Vincent Bollore is a Gallic Lord Hanson, whose acquisitions have transformed his cigarette making business into a $1bn fuel and transport empire. Recently he abandoned his attempt to prize open the family-controlled construction group Bouygues. Now he is turning to Pathe, another family-led enterprise where he yesterday emerged as a 10.5 per cent shareholder.

Pathe has two main assets - a 12.7 per cent stake in BSkyB and 20 per cent of CanalSatellite, France's leading satellite pay-TV operator. Shares in Pathe trade at a big discount to the value of these two stakes alone. Take in the company's other media interests and there is plainly very substantial breakup value in Pathe not recognised in the share price.

This is not uncommon in French and other continental holding companies, but because they tend to be controlled by family or banking interests - in Pathe's case by Jerome Seydoux and his family - it is not easy to get at the hidden treasures. If you are part of a minority in a French company, you are likely to get legged over.

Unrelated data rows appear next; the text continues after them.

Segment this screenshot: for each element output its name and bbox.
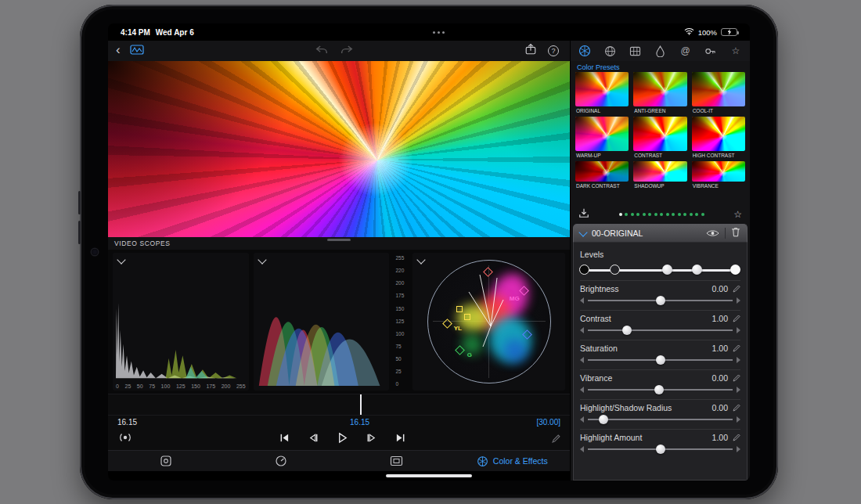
battery-icon	[721, 28, 737, 36]
slider-knob[interactable]	[656, 296, 665, 305]
slider-knob[interactable]	[599, 415, 608, 424]
playhead[interactable]	[360, 394, 362, 415]
tab-color-effects[interactable]: Color & Effects	[455, 455, 571, 467]
levels-black-knob[interactable]	[579, 265, 589, 275]
waveform-axis-ticks: 2552202001751501251007550250	[394, 253, 408, 391]
nudge-left-icon[interactable]	[580, 297, 584, 304]
panel-resize-handle[interactable]	[327, 239, 351, 241]
tab-color-presets-icon[interactable]	[577, 43, 593, 59]
preset-tile[interactable]: ORIGINAL	[575, 72, 629, 116]
vectorscope-marker-square	[456, 306, 463, 312]
vectorscope-collapse-chevron-icon[interactable]	[417, 255, 426, 264]
levels-shadow-knob[interactable]	[610, 265, 620, 275]
timeline-ruler[interactable]	[108, 394, 570, 416]
preset-tile[interactable]: HIGH CONTRAST	[692, 117, 745, 160]
preset-tile[interactable]: ANTI-GREEN	[633, 72, 686, 116]
status-date: Wed Apr 6	[156, 28, 194, 37]
nudge-left-icon[interactable]	[580, 446, 584, 452]
preset-tile[interactable]: COOL-IT	[692, 72, 745, 116]
redo-button[interactable]	[340, 44, 354, 58]
tab-favorites-icon[interactable]: ☆	[728, 43, 744, 59]
play-button[interactable]	[337, 432, 348, 447]
param-slider[interactable]	[588, 295, 733, 306]
tab-stabilizer-icon[interactable]: @	[678, 43, 693, 59]
preset-tile[interactable]: VIBRANCE	[692, 161, 745, 191]
param-slider[interactable]	[588, 384, 733, 395]
edit-value-pencil-icon[interactable]	[733, 344, 740, 352]
preset-label: VIBRANCE	[692, 182, 745, 191]
waveform-collapse-chevron-icon[interactable]	[258, 255, 266, 264]
active-preset-header[interactable]: 00-ORIGINAL	[573, 224, 748, 243]
nudge-right-icon[interactable]	[737, 387, 740, 393]
delete-preset-button[interactable]	[731, 226, 740, 240]
param-slider[interactable]	[588, 355, 733, 365]
preset-tile[interactable]: SHADOWUP	[633, 161, 686, 191]
preset-tile[interactable]: WARM-UP	[575, 117, 629, 160]
nudge-right-icon[interactable]	[737, 357, 740, 363]
multitask-dots-icon	[194, 31, 684, 34]
nudge-right-icon[interactable]	[737, 416, 740, 423]
skip-start-button[interactable]	[279, 432, 290, 446]
levels-mid-knob-2[interactable]	[692, 265, 702, 275]
favorite-preset-button[interactable]: ☆	[733, 210, 742, 219]
edit-value-pencil-icon[interactable]	[733, 434, 740, 441]
param-slider[interactable]	[588, 414, 733, 425]
preset-page-dots[interactable]	[594, 213, 729, 216]
back-button[interactable]: ‹	[116, 43, 121, 56]
param-value: 0.00	[712, 284, 728, 293]
tab-color-ball-icon[interactable]	[602, 43, 618, 59]
preset-label: WARM-UP	[575, 151, 629, 160]
tab-frame-fit[interactable]	[339, 455, 455, 466]
nudge-left-icon[interactable]	[580, 416, 584, 423]
param-slider[interactable]	[588, 325, 733, 336]
nudge-right-icon[interactable]	[737, 327, 740, 333]
nudge-right-icon[interactable]	[737, 446, 740, 452]
tab-clip-adjust[interactable]	[108, 455, 224, 467]
front-camera	[92, 249, 98, 255]
nudge-right-icon[interactable]	[737, 297, 740, 304]
home-indicator[interactable]	[386, 474, 472, 477]
export-button[interactable]	[524, 43, 537, 59]
tab-speed[interactable]	[224, 455, 340, 467]
tab-film-grid-icon[interactable]	[627, 43, 643, 59]
tab-droplet-icon[interactable]	[652, 43, 668, 59]
audio-ripple-icon[interactable]	[117, 432, 133, 446]
charging-bolt-icon	[727, 29, 732, 36]
scopes-toggle-button[interactable]	[130, 44, 144, 58]
help-button[interactable]: ?	[548, 45, 559, 56]
param-slider[interactable]	[588, 444, 733, 455]
preset-visibility-button[interactable]	[706, 226, 719, 240]
undo-button[interactable]	[315, 44, 329, 58]
levels-white-knob[interactable]	[730, 265, 740, 275]
param-row-contrast: Contrast 1.00	[580, 310, 740, 337]
speed-dial-icon	[275, 455, 287, 467]
tick-label: 50	[395, 357, 406, 362]
preset-tile[interactable]: CONTRAST	[633, 117, 686, 160]
levels-slider[interactable]	[583, 262, 737, 278]
nudge-left-icon[interactable]	[580, 387, 584, 393]
slider-knob[interactable]	[656, 355, 665, 365]
histogram-collapse-chevron-icon[interactable]	[117, 255, 125, 264]
edit-pencil-icon[interactable]	[552, 432, 560, 446]
slider-knob[interactable]	[654, 385, 664, 394]
import-preset-button[interactable]	[578, 207, 589, 221]
preset-label: DARK CONTRAST	[575, 182, 629, 191]
tab-chroma-key-icon[interactable]	[703, 43, 719, 59]
skip-end-button[interactable]	[394, 432, 406, 446]
slider-knob[interactable]	[656, 445, 665, 454]
step-back-button[interactable]	[308, 432, 319, 446]
edit-value-pencil-icon[interactable]	[733, 285, 740, 293]
nudge-left-icon[interactable]	[580, 327, 584, 333]
step-forward-button[interactable]	[366, 432, 377, 446]
color-effects-panel: @ ☆ Color Presets ORIGINAL	[570, 41, 750, 481]
active-preset-name: 00-ORIGINAL	[592, 229, 701, 238]
preset-tile[interactable]: DARK CONTRAST	[575, 161, 629, 191]
edit-value-pencil-icon[interactable]	[733, 374, 740, 382]
collapse-preset-chevron-icon[interactable]	[578, 228, 587, 236]
nudge-left-icon[interactable]	[580, 357, 584, 363]
edit-value-pencil-icon[interactable]	[733, 315, 740, 322]
edit-value-pencil-icon[interactable]	[733, 404, 740, 412]
page-dot	[690, 213, 693, 216]
slider-knob[interactable]	[622, 326, 632, 335]
levels-mid-knob-1[interactable]	[662, 265, 672, 275]
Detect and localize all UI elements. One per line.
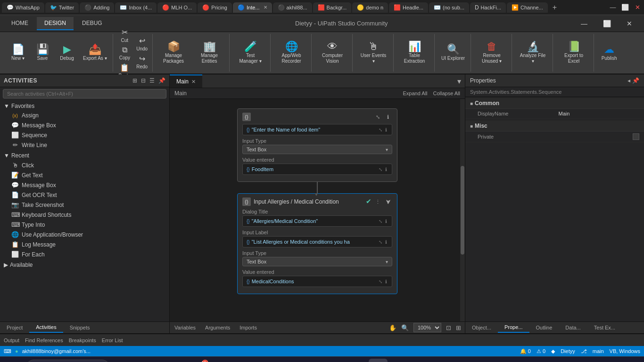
inter-tab-close-icon[interactable]: ✕: [264, 5, 267, 10]
app-web-recorder-button[interactable]: 🌐 App/Web Recorder: [274, 40, 308, 66]
browser-tab-mlh[interactable]: 🔴 MLH O...: [157, 2, 197, 13]
user-events-button[interactable]: 🖱 User Events ▾: [356, 40, 390, 66]
undo-button[interactable]: ↩ Undo: [134, 35, 149, 52]
output-tab-find-references[interactable]: Find References: [25, 337, 63, 343]
maximize-icon[interactable]: ⬜: [620, 4, 630, 11]
panel-tab-object[interactable]: Object...: [465, 323, 498, 332]
sidebar-item-for-each[interactable]: ⬜ For Each: [0, 249, 169, 259]
center-icon[interactable]: ⊞: [456, 324, 461, 331]
output-tab-breakpoints[interactable]: Breakpoints: [69, 337, 96, 343]
title-minimize-icon[interactable]: —: [573, 15, 595, 32]
export-to-excel-button[interactable]: 📗 Export to Excel: [557, 40, 591, 66]
field-dialog-title-1-value[interactable]: {} "Enter the Name of food item" ⤡ ℹ: [242, 124, 392, 135]
browser-tab-whatsapp[interactable]: 💬 WhatsApp: [2, 2, 44, 13]
hand-icon[interactable]: ✋: [389, 324, 396, 331]
field-val1-info-icon[interactable]: ℹ: [384, 166, 388, 173]
new-button[interactable]: 📄 New ▾: [7, 42, 29, 63]
close-icon[interactable]: ✕: [633, 4, 642, 11]
manage-packages-button[interactable]: 📦 Manage Packages: [157, 40, 190, 66]
manage-entities-button[interactable]: 🏢 Manage Entities: [192, 40, 226, 66]
cut-button[interactable]: ✂ Cut: [117, 27, 133, 44]
sidebar-item-write-line[interactable]: ✏ Write Line: [0, 140, 169, 150]
taskbar-instagram-icon[interactable]: 📸: [289, 359, 308, 362]
field-input-type-1-select[interactable]: Text Box ▾: [242, 145, 392, 154]
recent-section-header[interactable]: ▼ Recent: [0, 151, 169, 160]
sidebar-item-message-box2[interactable]: 💬 Message Box: [0, 180, 169, 190]
sidebar-item-log-message[interactable]: 📋 Log Message: [0, 239, 169, 249]
browser-tab-channe[interactable]: ▶️ Channe...: [507, 2, 548, 13]
tab-debug[interactable]: DEBUG: [74, 17, 110, 30]
title-maximize-icon[interactable]: ⬜: [596, 15, 618, 32]
favorites-section-header[interactable]: ▼ Favorites: [0, 101, 169, 111]
output-tab-error-list[interactable]: Error List: [102, 337, 123, 343]
tab-home[interactable]: HOME: [4, 17, 36, 30]
field-input-type-2-select[interactable]: Text Box ▾: [242, 257, 392, 266]
sidebar-item-click[interactable]: 🖱 Click: [0, 160, 169, 170]
expand-val1-icon[interactable]: ⤡: [378, 166, 383, 173]
minimize-icon[interactable]: —: [608, 4, 618, 11]
field-ve2-info-icon[interactable]: ℹ: [384, 279, 388, 285]
bottom-tab-snippets[interactable]: Snippets: [63, 323, 97, 332]
taskbar-store-icon[interactable]: 🛍: [171, 359, 190, 362]
table-extraction-button[interactable]: 📊 Table Extraction: [397, 40, 431, 66]
canvas-bottom-tab-arguments[interactable]: Arguments: [200, 323, 235, 332]
remove-unused-button[interactable]: 🗑 Remove Unused ▾: [475, 40, 509, 66]
taskbar-app10-icon[interactable]: 🟣: [388, 359, 407, 362]
taskbar-chrome-icon[interactable]: 🌐: [210, 359, 229, 362]
browser-tab-backgr[interactable]: 🟥 Backgr...: [313, 2, 352, 13]
tab-design[interactable]: DESIGN: [37, 17, 74, 30]
taskbar-photos-icon[interactable]: 📷: [270, 359, 289, 362]
private-checkbox[interactable]: [633, 133, 639, 140]
search-activities-input[interactable]: [3, 89, 166, 99]
taskbar-edge-icon[interactable]: 🌀: [131, 359, 150, 362]
panel-tab-data[interactable]: Data...: [559, 323, 587, 332]
export-as-button[interactable]: 📤 Export As ▾: [80, 42, 110, 63]
new-tab-button[interactable]: +: [549, 3, 561, 12]
canvas-bottom-tab-imports[interactable]: Imports: [235, 323, 262, 332]
browser-tab-gmail[interactable]: ✉️ Inbox (4...: [115, 2, 157, 13]
browser-tab-headle[interactable]: 🟥 Headle...: [389, 2, 428, 13]
browser-tab-adding[interactable]: ⚫ Adding: [80, 2, 114, 13]
panel-tab-outline[interactable]: Outline: [529, 323, 559, 332]
sidebar-item-use-app-browser[interactable]: 🌐 Use Application/Browser: [0, 230, 169, 239]
expand-ve2-icon[interactable]: ⤡: [378, 279, 383, 285]
canvas-bottom-tab-variables[interactable]: Variables: [170, 323, 200, 332]
analyze-file-button[interactable]: 🔬 Analyze File ▾: [516, 40, 550, 66]
field-il2-info-icon[interactable]: ℹ: [384, 239, 388, 245]
node-info-icon[interactable]: ℹ: [384, 113, 392, 121]
expand-il2-icon[interactable]: ⤡: [378, 239, 383, 245]
field-dt2-info-icon[interactable]: ℹ: [384, 218, 388, 224]
save-button[interactable]: 💾 Save: [31, 42, 54, 63]
browser-tab-nosub[interactable]: ✉️ (no sub...: [429, 2, 469, 13]
filter-icon[interactable]: ☰: [149, 77, 155, 84]
node-allergies-collapse-icon[interactable]: ⮟: [384, 197, 392, 206]
copy-button[interactable]: ⧉ Copy: [117, 45, 133, 61]
zoom-select[interactable]: 100%75%50%150%: [413, 323, 441, 332]
field-input-label-2-value[interactable]: {} "List Allergies or Medical conditions…: [242, 236, 392, 247]
taskbar-search-box[interactable]: 🔍 Search: [25, 360, 110, 362]
taskbar-chat-icon[interactable]: 💬 99+: [190, 359, 209, 362]
canvas-dropdown-icon[interactable]: ▾: [454, 75, 465, 88]
sidebar-item-take-screenshot[interactable]: 📷 Take Screenshot: [0, 200, 169, 210]
panel-tab-properties[interactable]: Prope...: [498, 322, 529, 333]
expand-icon[interactable]: ⊞: [132, 77, 137, 84]
collapse-all-button[interactable]: Collapse All: [433, 90, 460, 96]
canvas-tab-close-icon[interactable]: ✕: [191, 79, 196, 85]
displayname-value[interactable]: Main: [559, 111, 640, 116]
magnify-icon[interactable]: 🔍: [401, 324, 409, 331]
node-expand-icon[interactable]: ⤡: [373, 113, 382, 121]
taskbar-task-view-icon[interactable]: ⬛: [111, 359, 130, 362]
taskbar-browser2-icon[interactable]: 🦁: [349, 359, 368, 362]
debug-button[interactable]: ▶ Debug: [56, 42, 78, 63]
browser-tab-hackfi[interactable]: D HackFi...: [470, 2, 506, 13]
fit-screen-icon[interactable]: ⊡: [446, 324, 451, 331]
node-allergies-menu-icon[interactable]: ⋮: [373, 197, 382, 206]
redo-button[interactable]: ↪ Redo: [134, 53, 149, 70]
field-value-entered-1-value[interactable]: {} FoodItem ⤡ ℹ: [242, 164, 392, 175]
windows-start-button[interactable]: ⊞: [2, 357, 25, 362]
canvas-scroll-area[interactable]: {} ⤡ ℹ {} "Enter the Name of food item": [170, 99, 465, 321]
available-section-header[interactable]: ▶ Available: [0, 260, 169, 270]
expand-all-button[interactable]: Expand All: [403, 90, 428, 96]
title-close-icon[interactable]: ✕: [619, 15, 640, 32]
browser-tab-twitter[interactable]: 🐦 Twitter: [45, 2, 79, 13]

Mr Bollore, a business enemy of the Seydoux family, thinks he can help realise that value by forcing a sale of the Sky and CanalSatellite stakes. Even five years ago, this sort of shareholder value agitation was almost unheard of in France. Today it is becoming increasingly common. After the launch of the euro in the New Year, integrated European capital markets will become a reality and we are going to see a lot more of this sort of thing, right across the Continent.